Session 8: Reshaping Your Data
Using pivot functions from the tidyverse to change the shape of your data.
Session Goals
- Describe differences in long data vs wide data.
- Identify scenarios where it might be helpful to have data in one format over another (longer vs. wider).
- Use the functions
pivot_longer()
andpivot_wider()
to reshape data. - Use NHANES data to address whether blood pressure values vary in a predictable way with successive measurements.
Intro: The Shape Of A Dataset
A single set of data can sometimes be stored in different ways, or in other words, it can have different shapes. Below is a small example. It’s a hypothetical dataset that stores the number of visitors at each of two parks over a long weekend, and we’ll look at two different versions of it…
Wide Format
#create the dataset
visitors_wide <- data.frame("park" = c("north_park", "south_park"),
"Fri" = c(65, 80),
"Sat" = c(184, 160),
"Sun" = c(135, 140),
"Mon" = c(87, 71))
#view the dataset
visitors_wide
#> park Fri Sat Sun Mon
#> 1 north_park 65 184 135 87
#> 2 south_park 80 160 140 71
Long Format
#create the dataset
visitors_long <- data.frame("park" = rep(c("north_park", "south_park"), 4),
"day" = c("Fri","Fri","Sat","Sat","Sun","Sun","Mon","Mon"),
"visitors" = c(65,80,184,160,135,140,87,71))
#view the dataset
visitors_long
#> park day visitors
#> 1 north_park Fri 65
#> 2 south_park Fri 80
#> 3 north_park Sat 184
#> 4 south_park Sat 160
#> 5 north_park Sun 135
#> 6 south_park Sun 140
#> 7 north_park Mon 87
#> 8 south_park Mon 71
Notice that both datasets store the same information - it’s just formatted differently. These two datasets can be said to have different shapes. The first has a wider shape - it has more columns, stretching it out from left to right. The second has a longer shape, as it has fewer columns and more rows. Again, importantly, both datasets store the same information.
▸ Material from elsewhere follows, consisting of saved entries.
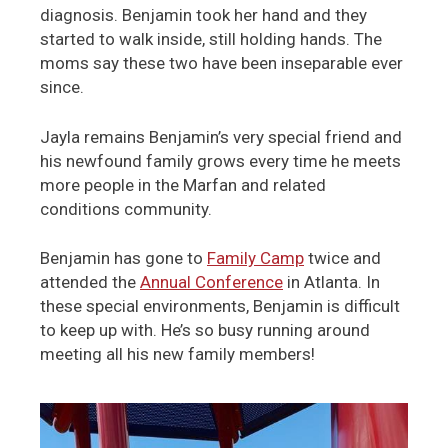
diagnosis. Benjamin took her hand and they
started to walk inside, still holding hands. The
moms say these two have been inseparable ever
since.
Jayla remains Benjamin’s very special friend and
his newfound family grows every time he meets
more people in the Marfan and related
conditions community.
Benjamin has gone to
Family Camp
twice and
attended the
Annual Conference
in Atlanta. In
these special environments, Benjamin is difficult
to keep up with. He’s so busy running around
meeting all his new family members!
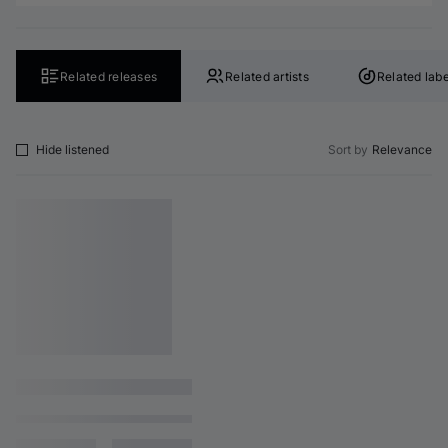
Related releases
Related artists
Related labe
Hide listened
Sort by
Relevance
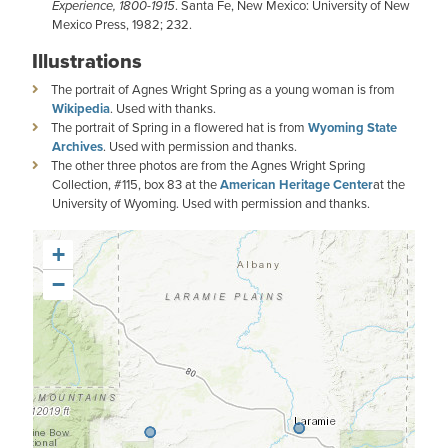
Experience, 1800-1915
. Santa Fe, New Mexico: University of New
Mexico Press, 1982; 232.
Illustrations
The portrait of Agnes Wright Spring as a young woman is from
Wikipedia
. Used with thanks.
The portrait of Spring in a flowered hat is from
Wyoming State
Archives
. Used with permission and thanks.
The other three photos are from the Agnes Wright Spring
Collection, #115, box 83 at the
American Heritage Center
at the
University of Wyoming. Used with permission and thanks.
+
−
What Shape Should Your Data Be In?
The best answer to the question of what shape your data should be in is probably something like ‘Whatever shape makes it easiest to accomplish your goals with the data at any given time’. For example, sometimes when you’re entering data - say in to a spreadsheet in Excel or a similar program, you might find the data entry process easier if the dataset is in a wider format. In contrast, longer formats will generally be better when analyzing your data. This is consistent with the idea of tidy data we talked about in Session 2. For example, tidy data will be long because a characteristic of tidy data is that each variable has its own column. For these reasons, you might find it helpful or even necessary to reshape the data - possibly multiple times as you continue to work with the same dataset.
How To Reshape Data
R offers several approaches for reshaping data. Functions for doing so often come in pairs that transform from wider to longer, and longer to wider, respectively. Pairs of functions include cast()
and melt()
, spread()
and gather()
, and pivot_longer()
and pivot_wider()
. While any of these can be used, we’ll focus on the ‘pivot’ pair that come from the package tidyr, as they were written most recently with a goal of being the most user-friendly of the available functions so far.
Pivoting Resources
If you want to dig in to pivoting a bit more, R offers a very useful vignette on pivoting, which is worth a look - portions of today’s breakout sessions will come from there. Chapter 12 of “R For Data Science” by Wickham and Grolemund, which covers tidy data, also includes a nice section on pivoting.
Examples
Let’s revisit the park visitors dataset for an example of how pivot_longer()
and pivot_wider()
work in their most basic form. Previously, I created each of the wide and long forms of this dataset by hand. It was manageable to do that, since it’s a very small dataset, but for most datasets, you’re not going to want to just recreate a data frame from scratch each time you need to reshape the data. Let’s start with the data in wide format…
#view the data frame
visitors_wide
#> park Fri Sat Sun Mon
#> 1 north_park 65 184 135 87
#> 2 south_park 80 160 140 71
What if we wanted to plot the total mean number of visitors per day across both parks? To get the mean values, we might think about applying some of the functions we’ve been working with in previous sessions like group_by()
and summarize()
. For example, we might want to try grouping by day and then calculating the means from a column that stores the number of visitors. However, in it’s current wide form, this dataset doesn’t have the day and visitors columns we need. pivot_longer()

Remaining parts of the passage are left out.